Pentagon officials say that the new rules and changes in oversight are necessary. "The end result will be faster decision cycles while maintaining the highest standards of oversight," says Deputy Secretary of Defense Paul Wolfowitz at a congressional hearing. As for classifying decoy data, Wolfowitz says at same hearing, "We would be crazy not to do it.
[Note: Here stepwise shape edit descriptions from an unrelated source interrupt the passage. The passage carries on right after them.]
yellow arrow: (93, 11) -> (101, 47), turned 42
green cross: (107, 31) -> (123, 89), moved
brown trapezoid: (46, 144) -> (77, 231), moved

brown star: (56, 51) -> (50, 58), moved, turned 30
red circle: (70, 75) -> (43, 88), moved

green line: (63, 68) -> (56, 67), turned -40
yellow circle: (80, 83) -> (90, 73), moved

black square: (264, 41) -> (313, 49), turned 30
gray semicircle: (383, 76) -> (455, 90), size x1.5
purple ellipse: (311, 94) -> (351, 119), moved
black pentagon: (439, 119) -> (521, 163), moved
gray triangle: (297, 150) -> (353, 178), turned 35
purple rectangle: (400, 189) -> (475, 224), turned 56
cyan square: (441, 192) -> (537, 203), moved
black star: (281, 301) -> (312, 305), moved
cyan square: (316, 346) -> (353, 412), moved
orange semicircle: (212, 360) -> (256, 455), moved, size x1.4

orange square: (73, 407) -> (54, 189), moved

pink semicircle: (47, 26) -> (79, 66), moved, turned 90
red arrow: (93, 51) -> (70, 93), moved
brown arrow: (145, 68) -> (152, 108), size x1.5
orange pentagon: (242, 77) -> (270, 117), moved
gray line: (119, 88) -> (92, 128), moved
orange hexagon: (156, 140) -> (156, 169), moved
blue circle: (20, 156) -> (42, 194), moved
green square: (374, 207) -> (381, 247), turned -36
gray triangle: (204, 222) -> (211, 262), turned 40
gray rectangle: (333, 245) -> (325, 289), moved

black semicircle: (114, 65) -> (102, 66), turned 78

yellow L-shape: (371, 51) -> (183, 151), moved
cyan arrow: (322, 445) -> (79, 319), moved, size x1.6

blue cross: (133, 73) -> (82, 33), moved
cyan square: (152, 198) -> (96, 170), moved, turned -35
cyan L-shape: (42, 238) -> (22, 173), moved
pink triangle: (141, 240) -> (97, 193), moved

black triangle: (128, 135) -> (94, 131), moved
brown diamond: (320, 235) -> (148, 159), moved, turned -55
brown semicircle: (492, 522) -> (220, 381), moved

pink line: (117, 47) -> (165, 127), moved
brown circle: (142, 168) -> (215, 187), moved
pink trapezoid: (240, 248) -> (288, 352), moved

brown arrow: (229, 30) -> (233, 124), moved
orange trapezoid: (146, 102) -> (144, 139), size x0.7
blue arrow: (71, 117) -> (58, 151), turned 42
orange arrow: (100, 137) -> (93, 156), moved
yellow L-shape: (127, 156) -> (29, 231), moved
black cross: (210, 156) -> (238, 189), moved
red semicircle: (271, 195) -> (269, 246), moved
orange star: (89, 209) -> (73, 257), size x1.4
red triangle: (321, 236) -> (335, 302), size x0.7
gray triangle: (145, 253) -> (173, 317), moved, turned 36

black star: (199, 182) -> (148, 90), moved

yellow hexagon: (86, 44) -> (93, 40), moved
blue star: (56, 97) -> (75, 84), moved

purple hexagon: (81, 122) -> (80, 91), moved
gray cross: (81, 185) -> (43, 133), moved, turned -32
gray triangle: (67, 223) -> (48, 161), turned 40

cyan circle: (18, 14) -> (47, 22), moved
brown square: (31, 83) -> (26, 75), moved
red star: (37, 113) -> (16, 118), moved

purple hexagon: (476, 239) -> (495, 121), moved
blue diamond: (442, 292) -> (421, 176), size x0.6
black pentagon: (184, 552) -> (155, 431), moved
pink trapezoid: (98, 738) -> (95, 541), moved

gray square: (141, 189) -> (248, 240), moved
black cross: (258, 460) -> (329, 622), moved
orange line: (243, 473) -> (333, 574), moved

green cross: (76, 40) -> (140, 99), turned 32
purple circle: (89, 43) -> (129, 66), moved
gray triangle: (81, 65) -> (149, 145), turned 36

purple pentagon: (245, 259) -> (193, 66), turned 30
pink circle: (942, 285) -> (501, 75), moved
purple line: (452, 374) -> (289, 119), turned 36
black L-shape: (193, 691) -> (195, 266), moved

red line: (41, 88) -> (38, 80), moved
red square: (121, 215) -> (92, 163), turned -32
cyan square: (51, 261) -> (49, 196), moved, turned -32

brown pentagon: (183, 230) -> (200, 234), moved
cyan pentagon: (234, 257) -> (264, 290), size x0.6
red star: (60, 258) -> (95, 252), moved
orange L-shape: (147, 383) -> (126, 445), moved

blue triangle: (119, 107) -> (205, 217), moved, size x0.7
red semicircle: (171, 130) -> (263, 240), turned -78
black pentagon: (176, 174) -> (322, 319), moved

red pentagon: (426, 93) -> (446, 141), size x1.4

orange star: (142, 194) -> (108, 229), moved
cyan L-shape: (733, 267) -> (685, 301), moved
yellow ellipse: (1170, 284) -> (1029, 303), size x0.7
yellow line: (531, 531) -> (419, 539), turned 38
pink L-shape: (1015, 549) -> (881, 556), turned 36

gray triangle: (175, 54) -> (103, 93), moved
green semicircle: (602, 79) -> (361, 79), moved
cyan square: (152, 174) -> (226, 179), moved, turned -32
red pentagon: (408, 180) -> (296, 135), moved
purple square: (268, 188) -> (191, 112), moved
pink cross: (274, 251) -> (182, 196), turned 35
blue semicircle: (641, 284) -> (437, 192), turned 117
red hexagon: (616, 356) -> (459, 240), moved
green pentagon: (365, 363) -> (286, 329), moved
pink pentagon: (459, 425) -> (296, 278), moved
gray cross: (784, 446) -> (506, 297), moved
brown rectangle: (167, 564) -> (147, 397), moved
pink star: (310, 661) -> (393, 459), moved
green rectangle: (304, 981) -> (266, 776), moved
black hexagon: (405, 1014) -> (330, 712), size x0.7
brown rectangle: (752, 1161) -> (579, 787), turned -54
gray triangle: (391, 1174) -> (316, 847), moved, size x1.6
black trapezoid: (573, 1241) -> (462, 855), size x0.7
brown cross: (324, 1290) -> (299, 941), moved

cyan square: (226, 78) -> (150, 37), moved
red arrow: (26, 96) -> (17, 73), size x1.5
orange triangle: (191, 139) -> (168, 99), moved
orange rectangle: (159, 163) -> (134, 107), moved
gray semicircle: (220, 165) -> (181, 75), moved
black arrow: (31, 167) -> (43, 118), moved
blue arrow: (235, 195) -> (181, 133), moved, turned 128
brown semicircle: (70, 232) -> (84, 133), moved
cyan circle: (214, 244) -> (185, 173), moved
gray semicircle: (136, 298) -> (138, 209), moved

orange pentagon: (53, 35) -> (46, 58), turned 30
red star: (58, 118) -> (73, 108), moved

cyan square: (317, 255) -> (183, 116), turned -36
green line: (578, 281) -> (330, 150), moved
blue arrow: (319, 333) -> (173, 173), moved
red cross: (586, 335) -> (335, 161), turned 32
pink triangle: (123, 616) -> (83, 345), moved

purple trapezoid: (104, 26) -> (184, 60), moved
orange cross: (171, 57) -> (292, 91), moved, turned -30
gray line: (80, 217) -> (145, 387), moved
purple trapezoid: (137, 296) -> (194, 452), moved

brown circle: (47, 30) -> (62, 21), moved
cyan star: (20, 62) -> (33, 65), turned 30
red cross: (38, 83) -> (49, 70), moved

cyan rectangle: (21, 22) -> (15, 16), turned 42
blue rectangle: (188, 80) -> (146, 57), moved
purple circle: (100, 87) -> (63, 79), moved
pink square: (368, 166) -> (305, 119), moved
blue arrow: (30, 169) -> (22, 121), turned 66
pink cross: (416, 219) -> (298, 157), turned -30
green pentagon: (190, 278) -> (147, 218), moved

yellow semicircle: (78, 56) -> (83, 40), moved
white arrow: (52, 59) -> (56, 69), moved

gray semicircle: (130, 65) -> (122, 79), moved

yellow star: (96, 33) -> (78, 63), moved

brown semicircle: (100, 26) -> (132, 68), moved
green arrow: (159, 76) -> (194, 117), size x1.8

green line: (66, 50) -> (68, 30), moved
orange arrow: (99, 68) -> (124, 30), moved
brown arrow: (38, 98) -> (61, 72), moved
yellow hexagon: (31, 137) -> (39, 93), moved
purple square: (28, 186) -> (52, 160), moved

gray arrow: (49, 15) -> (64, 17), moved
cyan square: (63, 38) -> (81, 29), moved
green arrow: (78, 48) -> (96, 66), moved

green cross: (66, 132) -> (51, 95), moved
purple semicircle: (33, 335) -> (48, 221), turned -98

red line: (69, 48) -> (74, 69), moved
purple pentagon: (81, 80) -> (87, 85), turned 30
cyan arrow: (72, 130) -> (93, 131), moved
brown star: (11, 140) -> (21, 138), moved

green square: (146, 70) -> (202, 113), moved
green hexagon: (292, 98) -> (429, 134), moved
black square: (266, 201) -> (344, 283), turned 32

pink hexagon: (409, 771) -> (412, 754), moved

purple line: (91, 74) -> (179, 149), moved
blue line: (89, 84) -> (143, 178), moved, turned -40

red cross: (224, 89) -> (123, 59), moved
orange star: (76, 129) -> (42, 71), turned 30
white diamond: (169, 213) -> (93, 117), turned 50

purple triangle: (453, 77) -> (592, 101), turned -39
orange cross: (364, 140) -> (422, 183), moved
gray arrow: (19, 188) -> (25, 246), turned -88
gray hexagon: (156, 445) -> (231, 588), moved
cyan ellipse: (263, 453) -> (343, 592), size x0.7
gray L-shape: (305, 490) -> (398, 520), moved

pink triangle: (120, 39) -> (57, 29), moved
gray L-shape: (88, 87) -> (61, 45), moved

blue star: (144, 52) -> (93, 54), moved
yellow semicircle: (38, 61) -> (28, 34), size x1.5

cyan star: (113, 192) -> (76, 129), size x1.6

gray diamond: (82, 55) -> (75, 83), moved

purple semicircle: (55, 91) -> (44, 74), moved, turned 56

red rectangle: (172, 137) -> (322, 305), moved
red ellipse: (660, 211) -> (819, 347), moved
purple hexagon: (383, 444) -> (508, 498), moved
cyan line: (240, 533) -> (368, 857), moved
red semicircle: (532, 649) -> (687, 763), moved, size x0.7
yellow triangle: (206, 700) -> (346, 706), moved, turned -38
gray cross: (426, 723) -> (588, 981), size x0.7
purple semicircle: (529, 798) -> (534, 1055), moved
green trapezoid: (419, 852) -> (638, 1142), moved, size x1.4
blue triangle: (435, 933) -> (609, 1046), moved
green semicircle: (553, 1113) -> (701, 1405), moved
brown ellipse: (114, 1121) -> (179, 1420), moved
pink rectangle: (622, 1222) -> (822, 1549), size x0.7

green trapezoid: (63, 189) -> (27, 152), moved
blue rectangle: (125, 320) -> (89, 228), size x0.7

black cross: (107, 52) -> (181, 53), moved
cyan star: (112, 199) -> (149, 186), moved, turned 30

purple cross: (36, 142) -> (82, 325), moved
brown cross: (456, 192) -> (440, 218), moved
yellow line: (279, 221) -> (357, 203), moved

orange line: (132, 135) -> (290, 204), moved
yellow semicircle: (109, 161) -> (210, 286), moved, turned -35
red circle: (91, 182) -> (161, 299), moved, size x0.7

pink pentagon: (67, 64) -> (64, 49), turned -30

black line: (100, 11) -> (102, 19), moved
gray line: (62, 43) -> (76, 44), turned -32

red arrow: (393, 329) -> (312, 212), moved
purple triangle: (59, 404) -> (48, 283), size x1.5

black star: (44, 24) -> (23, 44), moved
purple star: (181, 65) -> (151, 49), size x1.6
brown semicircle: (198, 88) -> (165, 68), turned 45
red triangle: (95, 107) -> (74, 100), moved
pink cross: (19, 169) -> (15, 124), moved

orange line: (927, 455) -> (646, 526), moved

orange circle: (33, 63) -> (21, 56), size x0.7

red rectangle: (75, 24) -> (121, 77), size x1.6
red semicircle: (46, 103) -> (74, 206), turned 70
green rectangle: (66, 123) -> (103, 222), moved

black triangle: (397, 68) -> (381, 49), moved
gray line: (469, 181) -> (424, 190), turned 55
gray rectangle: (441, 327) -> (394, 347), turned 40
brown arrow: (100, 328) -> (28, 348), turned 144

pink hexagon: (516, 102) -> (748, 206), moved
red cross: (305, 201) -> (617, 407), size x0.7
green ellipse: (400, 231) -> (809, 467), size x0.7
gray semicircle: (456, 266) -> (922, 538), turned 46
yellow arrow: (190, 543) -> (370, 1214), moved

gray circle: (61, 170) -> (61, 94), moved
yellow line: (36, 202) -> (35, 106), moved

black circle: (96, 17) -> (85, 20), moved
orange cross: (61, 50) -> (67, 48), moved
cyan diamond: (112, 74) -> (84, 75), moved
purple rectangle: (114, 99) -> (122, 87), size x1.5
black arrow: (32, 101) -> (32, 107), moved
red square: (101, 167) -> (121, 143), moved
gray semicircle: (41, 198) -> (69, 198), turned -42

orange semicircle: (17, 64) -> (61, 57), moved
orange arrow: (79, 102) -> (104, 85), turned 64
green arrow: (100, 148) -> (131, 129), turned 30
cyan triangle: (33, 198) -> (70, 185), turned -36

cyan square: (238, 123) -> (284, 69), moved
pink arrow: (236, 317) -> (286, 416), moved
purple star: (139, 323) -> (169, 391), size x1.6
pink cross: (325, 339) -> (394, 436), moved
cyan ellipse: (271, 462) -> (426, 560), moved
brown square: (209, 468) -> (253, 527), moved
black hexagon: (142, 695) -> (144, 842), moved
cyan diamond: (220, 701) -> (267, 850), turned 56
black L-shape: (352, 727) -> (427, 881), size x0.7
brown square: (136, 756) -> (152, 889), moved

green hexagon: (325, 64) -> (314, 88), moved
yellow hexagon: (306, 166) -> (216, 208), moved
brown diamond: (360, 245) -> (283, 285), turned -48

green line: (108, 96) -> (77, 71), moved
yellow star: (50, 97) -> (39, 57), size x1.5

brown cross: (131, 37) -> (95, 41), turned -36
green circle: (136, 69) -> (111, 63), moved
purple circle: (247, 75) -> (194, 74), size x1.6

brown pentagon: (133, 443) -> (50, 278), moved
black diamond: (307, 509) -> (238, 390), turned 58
We regularly share that information with Congress, however, at whatever is the appropriate level of classification, and we will continue to do so. [But] there is absolutely no reason to share that information with our enemies."

Sept. 17, 2002

National Security Strategy issued

As war with Iraq looms, the Bush administration releases its National Security Strategy for 2002, in which it reconsiders the notion of "deterrence," one of the hallmarks of military strategy during the Cold War. "Deterrence based only upon the threat of retaliation is less likely to work against leaders of rogue states more willing to take risks, gambling with the lives of their people, and the wealth of their nations," it says. Instead, the White House invokes the doctrine of "preemption": "We must be prepared to stop rogue states and their terrorist clients before they are able to threaten or use weapons of mass destruction against the United States and our allies and friends." Missile defense, the White House says, will still factor into the military strategy. "Our response must take full advantage of ... modern technologies, including the development of an effective missile defense system."